突然グイッと力強く手を引かれ、壁際に引き寄せられる。助かった...誰が救けてくれたんだろう。密着しすぎてブレザーしか見えない。
『た、救けてくれてありがとうございます』
「潰されそうになってんじゃねえよチビ」
『えっかっちゃん!?』
無理して顔を上げると、赤い目と視線が交わった。
「怪我してねえか」
『う、うん大丈夫!ごめん背中痛いよね...』
時折来る振動から、大勢の人達にぶつかられているということが伝わってくる。
「こんくらいどーっつーことないわ」
そうかこの香りって...どこか甘いような優しい香り。普段の距離からでは分からない、仄かで安心できるこの匂いが私は好きだった。小さい頃、おんぶして貰ってた時にそれを言って落とされかけたっけ。
懐かしい変わらない彼の匂いに、こんな状況にも関わらず私は酷く安心していた。
少しして飯田くんの声が聞こえた。それを聞いてみんな冷静になったらしく、人混みはどんどん解消されていった。

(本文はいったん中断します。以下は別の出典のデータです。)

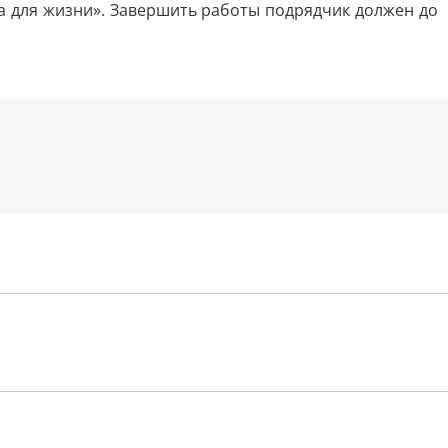
а для жизни». Завершить работы подрядчик должен до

『かっちゃんごめん、ほんとたすかった。マジで圧迫死するかと思った』
「チビのくせにチョロチョロしてっからだ。てか昨日死ぬなって言ったばっかだろうが!そんなくだらねえ理由で死んでんじゃねえ!」
『ごめんごめん、なんとかしようとしたんだけど、力不足っていうか身長不足っていうか...』
「ハッまだ潰れてなかったから今回は許してやるよ。教室帰んぞ」
『うん』
かっちゃんの後ろを歩きながら、色んな人がいるな〜と周囲を歩く人達を眺める。人混みが解消されらとはいえ、廊下はまだまだ人が多い。
『あっすいません』
人とぶつかりそうになるのを回避しながら歩いているうち、かっちゃんを見失ってしまった。
ヤバい...絶対後で怒られるし、何よりまだ1人で教室に辿り着ける自信が無い。ひえ〜散々だ...
「なにはぐれとんだチビ!」
『ごめんなさい...』
チッと舌打ちをするとかっちゃんは私の手を掴んで歩き始めた。
『かっちゃんの手ってなんか安心する』
「は?んだよ突然」
『昔からそうだけど、あったかくて優しい感じがするの。だから私かっちゃんの手好き』
「なっ!へ、変なこと言ってんじゃねえぞクソチビが!」
『えー褒めただけなのに!?』
歩く速度を上げた彼の耳は少し赤くなっているように見えたのは気の所為かもしれないが、私の手を掴む手が熱くなったことは間違いない。個性のこともあり元々汗っかきな彼だが、流石に爆破されるんじゃないかと心配になってきた。
『かっちゃん、怒って私の手爆破させたりしないでね?』
「しねえわバカ!!」
この後、私の手を掴んだまま教室に入ったかっちゃんが冷やかされて教室に盛大に爆発音が響いたのであった。